Наконец, добрался Кузьмич и до зашитого пакета на имя матери Ильи. Вскрыли пакет, нашли письмо к матери — нежное и спокойное, с просьбой спешно доставить вложенный конверт в морское министерство. И конверт оказался тут же, с надписью: «весьма важное», «передать в собственные руки».
Письмо несколько успокоило больную, но все же она не могла понять, при чем тут р я с а.
По просьбе ее доставить конверт в министерство взялся Кузьмич. Одел чужой вицмундир, помылся, побрился, съел луковицу, чтоб отбить винный дух, и отправился. На этот раз «донесение» до министра дошло.
Толки о посылке, конечно, с течением времени в Гавани утихли, но ч е р н а я р я с а надолго все же осталась таинственной и мрачной загадкой.
Странно, штаны Спиридония совсем не затронули в Гавани ничьей фантазии. Их забрал себе Кузьмич. Повертел, потряс, пробормотал: «Эка дрянь! Ну да ладно. Буду в них рыбу ловить», — и унес.

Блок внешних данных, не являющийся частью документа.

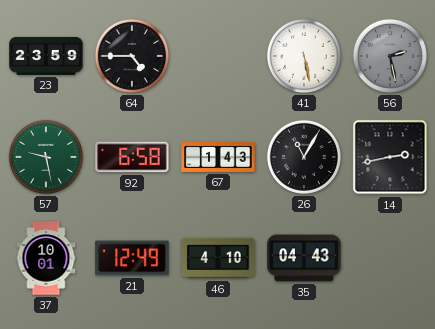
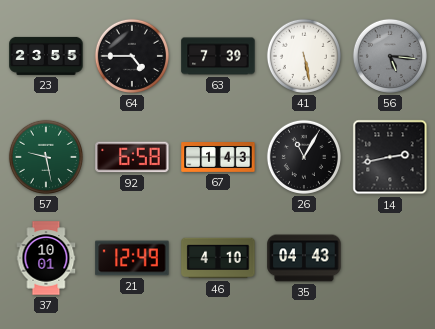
23: 23:59 -> 23:55
63: none -> 7:39
56: 2:28 -> 5:16
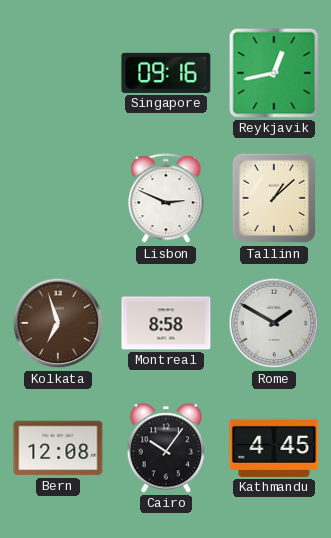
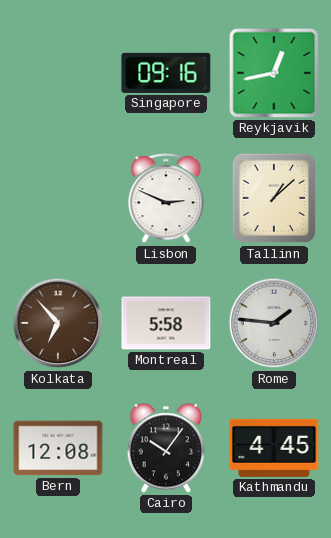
Kolkata: 6:57 -> 6:53
Montreal: 8:58 -> 5:58
Rome: 1:50 -> 1:46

А черную рясу так и не выпускала из рук Марья Кузьминишна. Мрачная посылка совсем подкосила ее здоровье, она стала чахнуть и умерла с мыслями о сыне и с ряской Спиридония в руках.

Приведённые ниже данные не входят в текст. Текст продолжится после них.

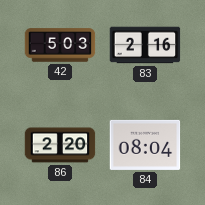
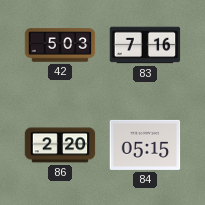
83: 2:16 -> 7:16
84: 08:04 -> 05:15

Илье пришлось долго повозиться в Охотске с приемом груза: кроме запасов зимнего обмундирования — тулупов, теплых шапок, рукавиц — он должен был взять запасы провизии: бочки с солониной, капустой. Все это он принимал осторожно, каждую бочку вскрывал, каждый тулуп осматривал, браковал без пощады, отчаянно ссорился с чиновниками, которые сдавали ему груз.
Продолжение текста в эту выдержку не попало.